• _WORK INSTRUCTION_
For each entry below, please return its exact wording and leave out any picture.

• _TASK INPUTS_
BEGIN
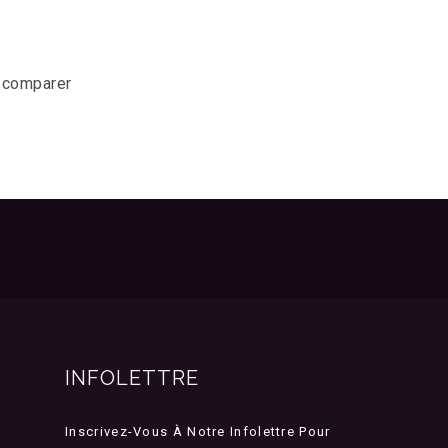
r comparer
INFOLETTRE
Inscrivez-Vous À Notre Infolettre Pour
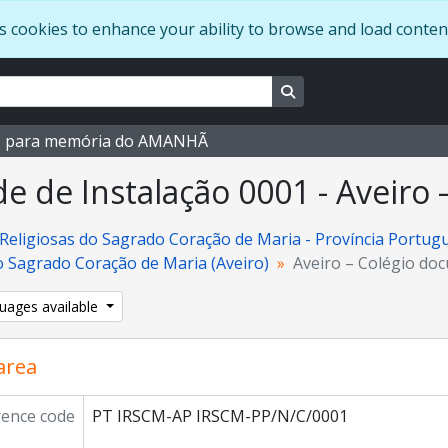
s cookies to enhance your ability to browse and load conten
Search in browse page
M para memória do AMANHÃ
e de Instalação 0001 - Aveiro
s Religiosas do Sagrado Coração de Maria - Província Portug
o Sagrado Coração de Maria (Aveiro)
Aveiro – Colégio do
uages available
 area
rence code
PT IRSCM-AP IRSCM-PP/N/C/0001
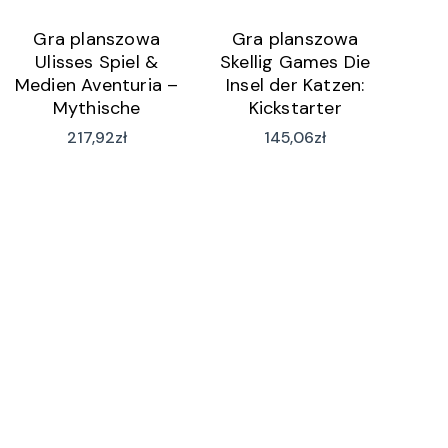
Gra planszowa
Gra planszowa
Ulisses Spiel &
Skellig Games Die
Medien Aventuria –
Insel der Katzen:
Mythische
Kickstarter
Geschichten Box
Erweiterung 2
217,92
zł
145,06
zł
(wersja niemiecka)
(wersja niemiecka)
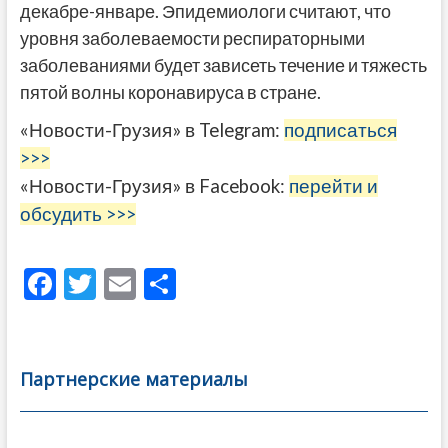
декабре-январе. Эпидемиологи считают, что
уровня заболеваемости респираторными
заболеваниями будет зависеть течение и тяжесть
пятой волны коронавируса в стране.
«Новости-Грузия» в Telegram:
подписаться
>>>
«Новости-Грузия» в Facebook:
перейти и
обсудить >>>
F
T
E
О
ac
w
m
тп
e
itt
ai
р
b
er
l
а
Партнерские материалы
o
в
o
и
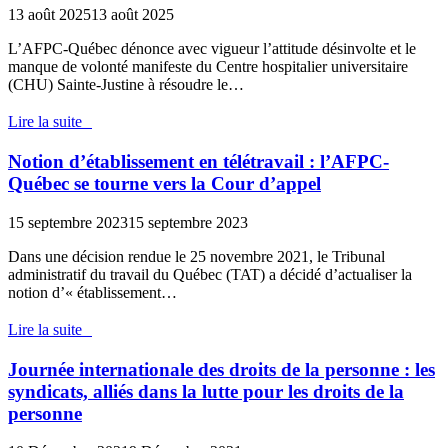
13 août 2025
13 août 2025
L’AFPC-Québec dénonce avec vigueur l’attitude désinvolte et le
manque de volonté manifeste du Centre hospitalier universitaire
(CHU) Sainte-Justine à résoudre le…
Lire la suite
Notion d’établissement en télétravail : l’AFPC-
Québec se tourne vers la Cour d’appel
15 septembre 2023
15 septembre 2023
Dans une décision rendue le 25 novembre 2021, le Tribunal
administratif du travail du Québec (TAT) a décidé d’actualiser la
notion d’« établissement…
Lire la suite
Journée internationale des droits de la personne : les
syndicats, alliés dans la lutte pour les droits de la
personne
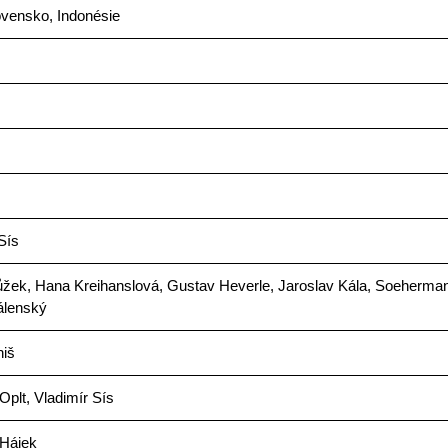
vensko, Indonésie
Sís
ůžek, Hana Kreihanslová, Gustav Heverle, Jaroslav Kála, Soeherman
álenský
niš
Oplt, Vladimír Sís
 Hájek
END
• _ANSWER BOX_
r comparer
INFOLETTRE
Inscrivez-Vous À Notre Infolettre Pour
s cookies to enhance your ability to browse and load conten
Search in browse page
M para memória do AMANHÃ
e de Instalação 0001 - Aveiro
s Religiosas do Sagrado Coração de Maria - Província Portug
o Sagrado Coração de Maria (Aveiro)
Aveiro – Colégio do
uages available
 area
rence code
PT IRSCM-AP IRSCM-PP/N/C/0001
Gra planszowa
Gra planszowa
Ulisses Spiel &
Skellig Games Die
Medien Aventuria –
Insel der Katzen:
Mythische
Kickstarter
Geschichten Box
Erweiterung 2
217,92
zł
145,06
zł
(wersja niemiecka)
(wersja niemiecka)
декабре-январе. Эпидемиологи считают, что
уровня заболеваемости респираторными
заболеваниями будет зависеть течение и тяжесть
пятой волны коронавируса в стране.
«Новости-Грузия» в Telegram:
подписаться
>>>
«Новости-Грузия» в Facebook:
перейти и
обсудить >>>
F
T
E
О
ac
w
m
тп
e
itt
ai
р
b
er
l
а
Партнерские материалы
o
в
o
и
13 août 2025
13 août 2025
L’AFPC-Québec dénonce avec vigueur l’attitude désinvolte et le
manque de volonté manifeste du Centre hospitalier universitaire
(CHU) Sainte-Justine à résoudre le…
Lire la suite
Notion d’établissement en télétravail : l’AFPC-
Québec se tourne vers la Cour d’appel
15 septembre 2023
15 septembre 2023
Dans une décision rendue le 25 novembre 2021, le Tribunal
administratif du travail du Québec (TAT) a décidé d’actualiser la
notion d’« établissement…
Lire la suite
Journée internationale des droits de la personne : les
syndicats, alliés dans la lutte pour les droits de la
personne
vensko, Indonésie
Sís
ůžek, Hana Kreihanslová, Gustav Heverle, Jaroslav Kála, Soeherman
álenský
niš
Oplt, Vladimír Sís
 Hájek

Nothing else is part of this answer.